Items listed in a dataset
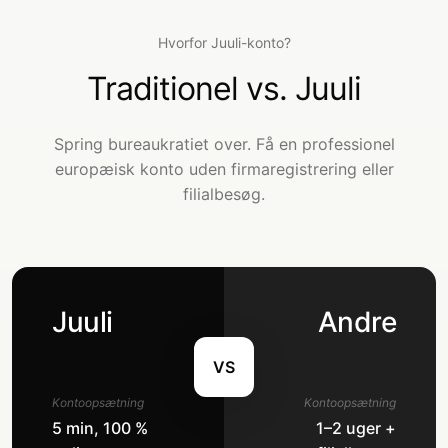
Hvorfor Juuli-konto?
Traditionel vs. Juuli
Spring bureaukratiet over. Få en professionel
europæisk konto uden firmaregistrering eller
filialbesøg.
Juuli
Andre
VS
Kontoopsætning
Kontoopsætning
5 min, 100 %
1–2 uger +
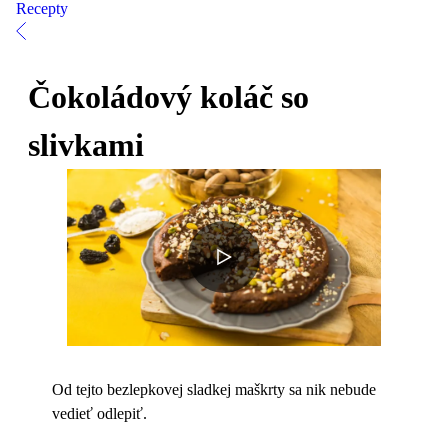
Recepty
Čokoládový koláč so
slivkami
Od tejto bezlepkovej sladkej maškrty sa nik nebude
vedieť odlepiť.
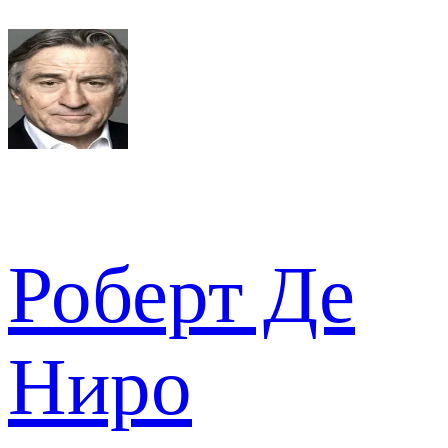
Роберт Де
Ниро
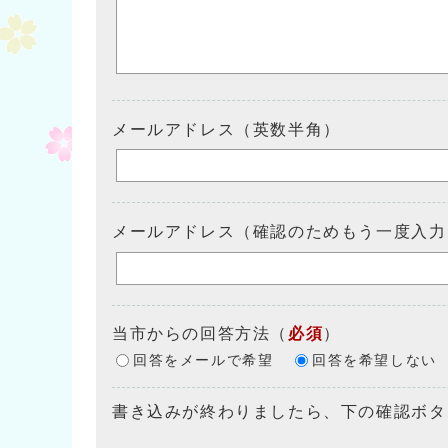
メールアドレス（英数半角）
メールアドレス（確認のためもう一度入力
当市からの回答方法
（
必須
）
回答をメールで希望
回答を希望しない
書き込みが終わりましたら、下の確認ボタ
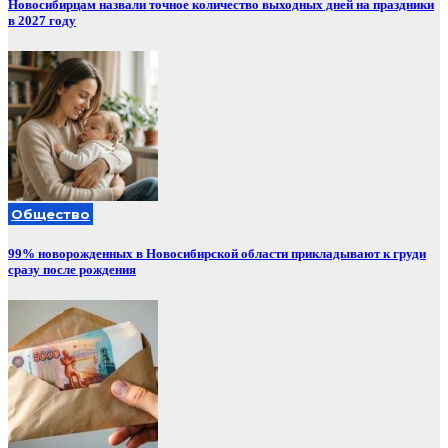
Новосибирцам назвали точное количество выходных дней на праздники
в 2027 году
Общество
99% новорожденных в Новосибирской области прикладывают к груди
сразу после рождения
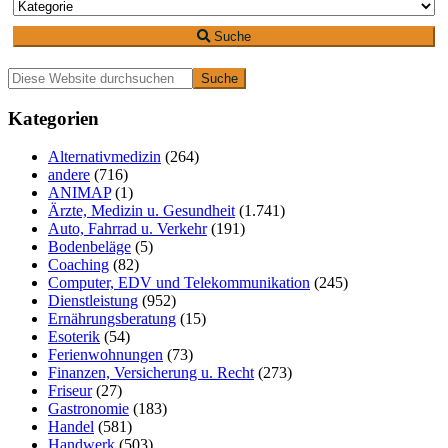
Suche
Primäre
Diese
Website
Seitenleiste
durchsuchen
Kategorien
Alternativmedizin
(264)
andere
(716)
ANIMAP
(1)
Ärzte, Medizin u. Gesundheit
(1.741)
Auto, Fahrrad u. Verkehr
(191)
Bodenbeläge
(5)
Coaching
(82)
Computer, EDV und Telekommunikation
(245)
Dienstleistung
(952)
Ernährungsberatung
(15)
Esoterik
(54)
Ferienwohnungen
(73)
Finanzen, Versicherung u. Recht
(273)
Friseur
(27)
Gastronomie
(183)
Handel
(581)
Handwerk
(503)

WHAT YOU WILL DO:
An exact copy of all the records, free of pictures, is the expected answer.

EXPECTED OUTPUT:
Hvorfor Juuli-konto?
Traditionel vs. Juuli
Spring bureaukratiet over. Få en professionel
europæisk konto uden firmaregistrering eller
filialbesøg.
Juuli
Andre
VS
Kontoopsætning
Kontoopsætning
5 min, 100 %
1–2 uger +
Recepty
Čokoládový koláč so
slivkami
Od tejto bezlepkovej sladkej maškrty sa nik nebude
vedieť odlepiť.
Роберт Де
Ниро
メールアドレス（英数半角）
メールアドレス（確認のためもう一度入力
当市からの回答方法
（
必須
）
回答をメールで希望
回答を希望しない
書き込みが終わりましたら、下の確認ボタ
Новосибирцам назвали точное количество выходных дней на праздники
в 2027 году
Общество
99% новорожденных в Новосибирской области прикладывают к груди
сразу после рождения
Suche
Primäre
Diese
Website
Seitenleiste
durchsuchen
Kategorien
Alternativmedizin
(264)
andere
(716)
ANIMAP
(1)
Ärzte, Medizin u. Gesundheit
(1.741)
Auto, Fahrrad u. Verkehr
(191)
Bodenbeläge
(5)
Coaching
(82)
Computer, EDV und Telekommunikation
(245)
Dienstleistung
(952)
Ernährungsberatung
(15)
Esoterik
(54)
Ferienwohnungen
(73)
Finanzen, Versicherung u. Recht
(273)
Friseur
(27)
Gastronomie
(183)
Handel
(581)
Handwerk
(503)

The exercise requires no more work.